Call to reverse insurance inside super rules

Changes to the superannuation fund rules six years ago have all but wiped-out automatic life insurance cover for young people and the situation needs to be reversed, according to the Certified Independent Financial Advisers Association (CIFAA).
Reacting to recent a recent report from the Council of Australian Life Insurers that only about half of people aged under 34 have life insurance, CIFAA president, Chris Young said it represented a terrible statistic.
He noted that changes to superannuation fund rules six years ago, all but wiped out automatic life insurance cover for young people joining superannuation funds.
The changes being referred to be CIFAA is the so-called Protecting Your Super legislation which came into effect in mid-2019 under the former Coalition Government.
The changes applied to all member accounts with a balance less than $6,000 and for members under 25 years of age. In most cases, members of compulsory employer schemes were the most affected.
“This a terrible statistic that leaves those with the greatest need for life insurance, very exposed if there’s a tragedy that affects a family member,” Young said.
Most superannuation-based life insurance policies pay out on the death or total and permanent disability of a fund member.
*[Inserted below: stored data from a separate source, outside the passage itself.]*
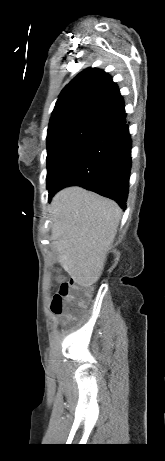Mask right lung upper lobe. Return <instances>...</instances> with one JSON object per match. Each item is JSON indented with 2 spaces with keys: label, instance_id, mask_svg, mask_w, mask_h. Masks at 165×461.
<instances>
[{
  "label": "right lung upper lobe",
  "instance_id": "right-lung-upper-lobe-1",
  "mask_svg": "<svg viewBox=\"0 0 165 461\" xmlns=\"http://www.w3.org/2000/svg\"><path fill=\"white\" fill-rule=\"evenodd\" d=\"M124 111L123 98L108 73L87 68L61 91L50 122L81 115H94L107 121Z\"/></svg>",
  "mask_w": 165,
  "mask_h": 461
}]
</instances>
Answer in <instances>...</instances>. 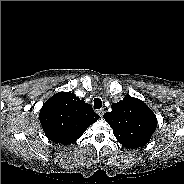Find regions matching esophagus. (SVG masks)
<instances>
[{"mask_svg":"<svg viewBox=\"0 0 184 184\" xmlns=\"http://www.w3.org/2000/svg\"><path fill=\"white\" fill-rule=\"evenodd\" d=\"M97 113L100 117H103V114H104V110L103 109H99L97 110Z\"/></svg>","mask_w":184,"mask_h":184,"instance_id":"esophagus-1","label":"esophagus"}]
</instances>
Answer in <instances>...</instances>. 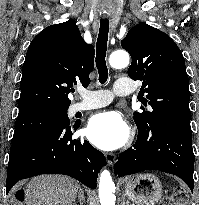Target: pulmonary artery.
Here are the masks:
<instances>
[{
    "instance_id": "pulmonary-artery-1",
    "label": "pulmonary artery",
    "mask_w": 199,
    "mask_h": 205,
    "mask_svg": "<svg viewBox=\"0 0 199 205\" xmlns=\"http://www.w3.org/2000/svg\"><path fill=\"white\" fill-rule=\"evenodd\" d=\"M134 90L133 85H131L126 79H118L116 80L113 93L119 96H124L132 93ZM80 94L83 97V100L80 102H76L71 105L70 112L77 113L81 111L91 110L95 108H100L108 105L112 99L113 94L107 90L100 91H81Z\"/></svg>"
}]
</instances>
“In many cases, the only substantial liquid asset a deceased or permanently disabled member has, is their superannuation. Before the change, that amount was usually boosted by tens of thousands of dollars, thanks to insurance,” he said.
“On many occasions where our members have been asked to assist with the death of a young person, superannuation life Insurance made a big difference. Leaving behind a partner or worse still, a young child with very little in the way of assets, is financially devastating. That only adds to the grief.”
Young noted that under the current rules, a person must opt-in to take out life insurance cover within a superannuation fund. A return to the rules which applied six years ago, would see all new members automatically insured for a pre-defined amount, with the premiums deducted from the super fund balance.
For a 25 year old white collar worker, death and total disability cover of $100,000 would cost less than $1 per week.
While the nature of superannuation life insurance means that most applicants will be accepted up to pre-set maximum limits, the significant drop-off has also meant that the changes have contributed to premium increases.
“Life insurance is all about risk. As you get older, the risk of the insurer having to pay-out increases. If most of the remaining members with life insurance are older, that necessarily means the premium pool needs to reflect that higher risk and premiums go up.” Young said.